### Assignment:
Search each line below for "birthday", then return the lines where it appears.

### Exercise data:
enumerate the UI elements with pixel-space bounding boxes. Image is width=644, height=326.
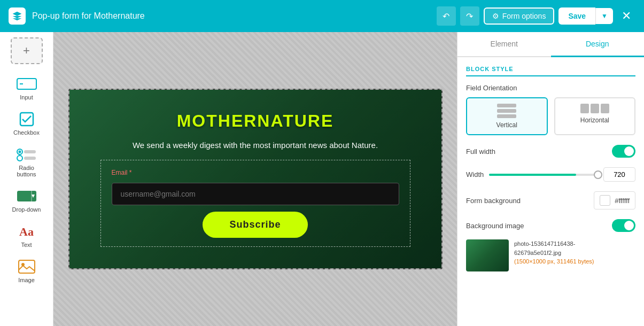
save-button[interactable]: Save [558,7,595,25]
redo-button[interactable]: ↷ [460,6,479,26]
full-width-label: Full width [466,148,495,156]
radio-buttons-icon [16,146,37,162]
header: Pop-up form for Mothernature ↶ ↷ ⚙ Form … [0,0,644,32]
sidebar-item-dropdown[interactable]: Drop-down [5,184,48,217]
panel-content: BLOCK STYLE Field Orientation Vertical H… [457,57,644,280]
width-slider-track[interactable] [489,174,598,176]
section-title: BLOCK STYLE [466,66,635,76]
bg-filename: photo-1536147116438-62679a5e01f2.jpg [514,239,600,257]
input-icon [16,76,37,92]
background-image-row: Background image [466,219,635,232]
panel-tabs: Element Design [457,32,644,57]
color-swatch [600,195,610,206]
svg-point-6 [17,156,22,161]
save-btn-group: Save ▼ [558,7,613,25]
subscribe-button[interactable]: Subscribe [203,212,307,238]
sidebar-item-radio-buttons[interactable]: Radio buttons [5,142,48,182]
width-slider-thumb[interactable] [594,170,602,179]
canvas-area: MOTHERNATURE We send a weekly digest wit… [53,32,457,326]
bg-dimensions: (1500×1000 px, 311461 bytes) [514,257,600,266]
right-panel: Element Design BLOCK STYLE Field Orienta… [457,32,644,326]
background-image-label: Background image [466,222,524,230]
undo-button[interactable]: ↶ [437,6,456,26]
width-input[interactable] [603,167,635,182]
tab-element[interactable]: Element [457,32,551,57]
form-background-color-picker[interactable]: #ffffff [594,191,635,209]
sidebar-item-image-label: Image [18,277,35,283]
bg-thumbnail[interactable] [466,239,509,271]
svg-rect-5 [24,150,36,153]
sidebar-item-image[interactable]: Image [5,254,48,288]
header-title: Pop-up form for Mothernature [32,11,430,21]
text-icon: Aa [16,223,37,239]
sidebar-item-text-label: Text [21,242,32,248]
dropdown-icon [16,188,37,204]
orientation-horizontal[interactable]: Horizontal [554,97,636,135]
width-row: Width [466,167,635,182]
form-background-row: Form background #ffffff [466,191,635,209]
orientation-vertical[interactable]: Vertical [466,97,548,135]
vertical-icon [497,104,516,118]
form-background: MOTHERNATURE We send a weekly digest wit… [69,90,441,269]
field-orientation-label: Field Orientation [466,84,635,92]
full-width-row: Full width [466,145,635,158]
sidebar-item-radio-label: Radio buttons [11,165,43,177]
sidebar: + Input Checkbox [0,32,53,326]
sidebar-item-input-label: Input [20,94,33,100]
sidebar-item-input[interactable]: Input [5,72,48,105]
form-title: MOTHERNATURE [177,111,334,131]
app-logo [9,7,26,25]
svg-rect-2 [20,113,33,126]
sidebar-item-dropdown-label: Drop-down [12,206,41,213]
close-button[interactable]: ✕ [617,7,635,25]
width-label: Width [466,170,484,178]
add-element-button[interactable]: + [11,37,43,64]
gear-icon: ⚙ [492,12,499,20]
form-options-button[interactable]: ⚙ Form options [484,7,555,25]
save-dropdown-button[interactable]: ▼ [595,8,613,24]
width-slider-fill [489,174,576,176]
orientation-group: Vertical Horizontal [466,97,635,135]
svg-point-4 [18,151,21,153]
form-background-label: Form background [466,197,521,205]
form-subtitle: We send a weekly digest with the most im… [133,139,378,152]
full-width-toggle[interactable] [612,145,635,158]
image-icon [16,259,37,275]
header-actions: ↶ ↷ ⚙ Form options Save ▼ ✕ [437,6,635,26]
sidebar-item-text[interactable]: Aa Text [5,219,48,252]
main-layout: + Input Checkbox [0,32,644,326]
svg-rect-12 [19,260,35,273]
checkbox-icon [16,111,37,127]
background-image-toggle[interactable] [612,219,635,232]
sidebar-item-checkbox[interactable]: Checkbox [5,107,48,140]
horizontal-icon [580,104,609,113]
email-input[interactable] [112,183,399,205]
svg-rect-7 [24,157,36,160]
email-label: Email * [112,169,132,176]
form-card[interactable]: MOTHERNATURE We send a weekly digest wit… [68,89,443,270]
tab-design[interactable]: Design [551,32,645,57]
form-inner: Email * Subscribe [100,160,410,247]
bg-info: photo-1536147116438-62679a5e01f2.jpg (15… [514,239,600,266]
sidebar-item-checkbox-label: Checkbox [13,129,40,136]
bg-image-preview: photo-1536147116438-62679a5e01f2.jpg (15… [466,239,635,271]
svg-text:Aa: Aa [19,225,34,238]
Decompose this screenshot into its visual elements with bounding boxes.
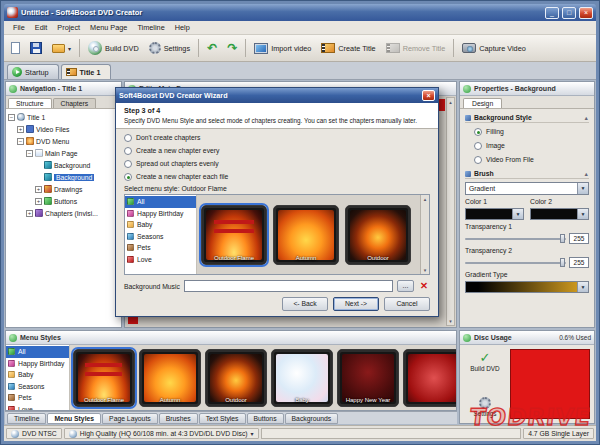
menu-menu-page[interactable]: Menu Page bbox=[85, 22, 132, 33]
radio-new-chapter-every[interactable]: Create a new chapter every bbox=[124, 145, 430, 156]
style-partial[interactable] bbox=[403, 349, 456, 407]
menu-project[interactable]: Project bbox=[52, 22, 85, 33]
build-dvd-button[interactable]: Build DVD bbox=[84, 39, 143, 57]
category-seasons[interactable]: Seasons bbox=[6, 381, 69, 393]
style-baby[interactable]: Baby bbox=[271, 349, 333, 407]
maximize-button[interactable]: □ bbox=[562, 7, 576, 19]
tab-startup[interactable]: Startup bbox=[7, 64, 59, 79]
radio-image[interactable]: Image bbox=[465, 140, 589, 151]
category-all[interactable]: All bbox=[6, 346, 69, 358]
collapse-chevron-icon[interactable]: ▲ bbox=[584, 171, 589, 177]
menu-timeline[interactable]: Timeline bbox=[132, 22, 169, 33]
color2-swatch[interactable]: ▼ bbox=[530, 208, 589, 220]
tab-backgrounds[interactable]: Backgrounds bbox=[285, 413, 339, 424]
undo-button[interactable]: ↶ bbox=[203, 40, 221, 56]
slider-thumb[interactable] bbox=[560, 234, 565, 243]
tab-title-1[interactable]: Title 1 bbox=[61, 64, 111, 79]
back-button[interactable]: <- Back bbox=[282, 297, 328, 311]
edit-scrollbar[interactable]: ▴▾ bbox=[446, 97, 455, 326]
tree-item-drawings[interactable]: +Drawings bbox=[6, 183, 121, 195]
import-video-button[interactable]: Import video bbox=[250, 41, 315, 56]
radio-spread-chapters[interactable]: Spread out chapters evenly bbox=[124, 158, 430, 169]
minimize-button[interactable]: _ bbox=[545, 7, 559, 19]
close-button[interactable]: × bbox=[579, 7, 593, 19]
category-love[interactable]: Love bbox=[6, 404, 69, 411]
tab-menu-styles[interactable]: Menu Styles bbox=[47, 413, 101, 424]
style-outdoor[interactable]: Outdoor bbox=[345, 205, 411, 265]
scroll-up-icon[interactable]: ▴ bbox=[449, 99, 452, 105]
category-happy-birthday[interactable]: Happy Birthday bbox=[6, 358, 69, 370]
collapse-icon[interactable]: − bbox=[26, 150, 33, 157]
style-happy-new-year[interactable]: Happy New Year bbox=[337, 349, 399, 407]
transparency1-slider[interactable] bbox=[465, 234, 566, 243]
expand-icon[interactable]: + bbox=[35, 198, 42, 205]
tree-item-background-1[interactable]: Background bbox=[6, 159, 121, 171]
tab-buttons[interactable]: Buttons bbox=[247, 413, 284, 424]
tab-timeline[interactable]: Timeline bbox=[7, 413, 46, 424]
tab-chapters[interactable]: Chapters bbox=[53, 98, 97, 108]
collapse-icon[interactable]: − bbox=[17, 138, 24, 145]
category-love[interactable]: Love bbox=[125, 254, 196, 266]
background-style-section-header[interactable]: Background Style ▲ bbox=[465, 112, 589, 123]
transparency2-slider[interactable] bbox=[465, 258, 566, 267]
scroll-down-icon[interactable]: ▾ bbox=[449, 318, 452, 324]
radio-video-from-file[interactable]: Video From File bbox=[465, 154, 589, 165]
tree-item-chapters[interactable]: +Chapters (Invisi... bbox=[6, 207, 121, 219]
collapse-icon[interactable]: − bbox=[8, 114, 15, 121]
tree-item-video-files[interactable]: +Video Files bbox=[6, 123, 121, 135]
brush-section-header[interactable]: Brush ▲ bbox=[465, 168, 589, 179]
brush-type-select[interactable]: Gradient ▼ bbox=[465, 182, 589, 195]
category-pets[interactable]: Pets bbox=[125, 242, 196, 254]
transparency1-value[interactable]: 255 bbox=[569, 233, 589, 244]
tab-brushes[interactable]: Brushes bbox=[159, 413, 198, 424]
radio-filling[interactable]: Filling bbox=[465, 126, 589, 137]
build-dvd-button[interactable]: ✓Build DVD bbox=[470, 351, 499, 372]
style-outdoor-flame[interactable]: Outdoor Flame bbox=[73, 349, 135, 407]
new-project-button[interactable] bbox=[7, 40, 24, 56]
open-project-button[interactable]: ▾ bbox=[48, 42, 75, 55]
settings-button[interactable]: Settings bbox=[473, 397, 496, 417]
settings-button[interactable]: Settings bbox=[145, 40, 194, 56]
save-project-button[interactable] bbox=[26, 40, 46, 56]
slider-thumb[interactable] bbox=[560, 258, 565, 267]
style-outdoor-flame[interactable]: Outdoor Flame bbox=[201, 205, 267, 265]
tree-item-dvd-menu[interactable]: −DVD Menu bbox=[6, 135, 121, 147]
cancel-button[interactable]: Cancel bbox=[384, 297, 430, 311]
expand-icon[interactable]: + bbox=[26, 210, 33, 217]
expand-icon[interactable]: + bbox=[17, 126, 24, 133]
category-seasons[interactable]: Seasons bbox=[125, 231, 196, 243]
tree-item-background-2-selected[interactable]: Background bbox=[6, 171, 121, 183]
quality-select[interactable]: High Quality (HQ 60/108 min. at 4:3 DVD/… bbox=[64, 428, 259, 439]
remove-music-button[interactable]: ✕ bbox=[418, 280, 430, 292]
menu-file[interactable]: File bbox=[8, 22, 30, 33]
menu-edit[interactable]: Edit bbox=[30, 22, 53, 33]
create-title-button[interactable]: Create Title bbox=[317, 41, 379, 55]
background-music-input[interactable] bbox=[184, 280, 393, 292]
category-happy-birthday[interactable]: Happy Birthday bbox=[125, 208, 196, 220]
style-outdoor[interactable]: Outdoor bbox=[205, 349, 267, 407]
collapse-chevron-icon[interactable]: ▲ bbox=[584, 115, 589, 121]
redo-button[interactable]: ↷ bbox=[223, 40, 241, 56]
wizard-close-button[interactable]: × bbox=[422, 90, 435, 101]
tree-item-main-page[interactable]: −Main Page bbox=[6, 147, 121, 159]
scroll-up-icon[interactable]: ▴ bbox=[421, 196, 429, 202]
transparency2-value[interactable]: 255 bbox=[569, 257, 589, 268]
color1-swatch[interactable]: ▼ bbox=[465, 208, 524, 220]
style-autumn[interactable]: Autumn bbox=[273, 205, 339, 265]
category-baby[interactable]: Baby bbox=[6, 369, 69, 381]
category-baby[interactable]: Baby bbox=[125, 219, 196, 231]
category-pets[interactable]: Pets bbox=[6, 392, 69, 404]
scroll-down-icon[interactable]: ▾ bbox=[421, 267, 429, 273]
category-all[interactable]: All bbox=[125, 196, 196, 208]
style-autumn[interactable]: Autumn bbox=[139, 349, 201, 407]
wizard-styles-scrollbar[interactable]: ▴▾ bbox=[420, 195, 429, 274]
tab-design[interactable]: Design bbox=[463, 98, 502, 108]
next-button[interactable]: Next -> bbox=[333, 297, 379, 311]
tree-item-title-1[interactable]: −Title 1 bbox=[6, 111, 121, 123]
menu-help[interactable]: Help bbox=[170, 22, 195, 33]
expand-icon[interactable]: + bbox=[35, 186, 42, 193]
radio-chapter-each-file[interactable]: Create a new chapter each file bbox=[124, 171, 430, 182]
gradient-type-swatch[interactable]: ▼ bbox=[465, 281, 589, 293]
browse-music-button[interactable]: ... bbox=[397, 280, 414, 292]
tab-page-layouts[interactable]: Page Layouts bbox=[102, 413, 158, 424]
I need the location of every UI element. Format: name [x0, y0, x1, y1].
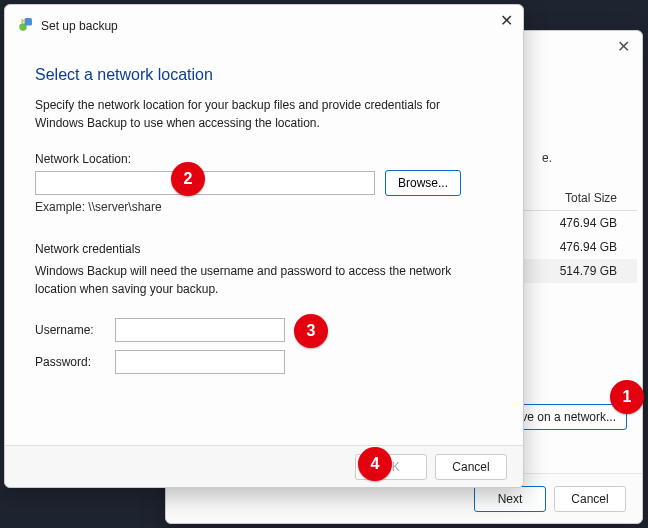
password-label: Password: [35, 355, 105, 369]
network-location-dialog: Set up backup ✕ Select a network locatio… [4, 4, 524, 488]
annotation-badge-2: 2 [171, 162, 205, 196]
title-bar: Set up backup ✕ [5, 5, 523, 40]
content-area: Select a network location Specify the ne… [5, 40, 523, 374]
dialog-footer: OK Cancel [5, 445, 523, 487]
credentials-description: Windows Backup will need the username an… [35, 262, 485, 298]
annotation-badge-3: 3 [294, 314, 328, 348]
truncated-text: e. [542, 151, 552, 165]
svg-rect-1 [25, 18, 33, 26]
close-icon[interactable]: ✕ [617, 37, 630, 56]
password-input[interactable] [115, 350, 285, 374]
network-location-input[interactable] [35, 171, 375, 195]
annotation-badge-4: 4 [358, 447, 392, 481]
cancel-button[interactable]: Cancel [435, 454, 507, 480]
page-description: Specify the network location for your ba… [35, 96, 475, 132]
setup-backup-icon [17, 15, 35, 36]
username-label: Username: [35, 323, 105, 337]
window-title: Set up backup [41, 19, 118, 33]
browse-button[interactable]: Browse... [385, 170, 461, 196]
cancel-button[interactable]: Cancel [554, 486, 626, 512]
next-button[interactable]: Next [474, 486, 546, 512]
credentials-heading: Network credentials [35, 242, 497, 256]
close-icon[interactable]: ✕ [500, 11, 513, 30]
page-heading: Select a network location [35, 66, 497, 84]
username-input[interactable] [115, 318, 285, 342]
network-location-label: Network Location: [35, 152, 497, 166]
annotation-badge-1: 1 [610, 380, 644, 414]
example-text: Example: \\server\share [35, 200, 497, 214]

### Expected answer:
category-happy-birthday[interactable]: Happy Birthday bbox=[6, 358, 69, 370]
category-happy-birthday[interactable]: Happy Birthday bbox=[125, 208, 196, 220]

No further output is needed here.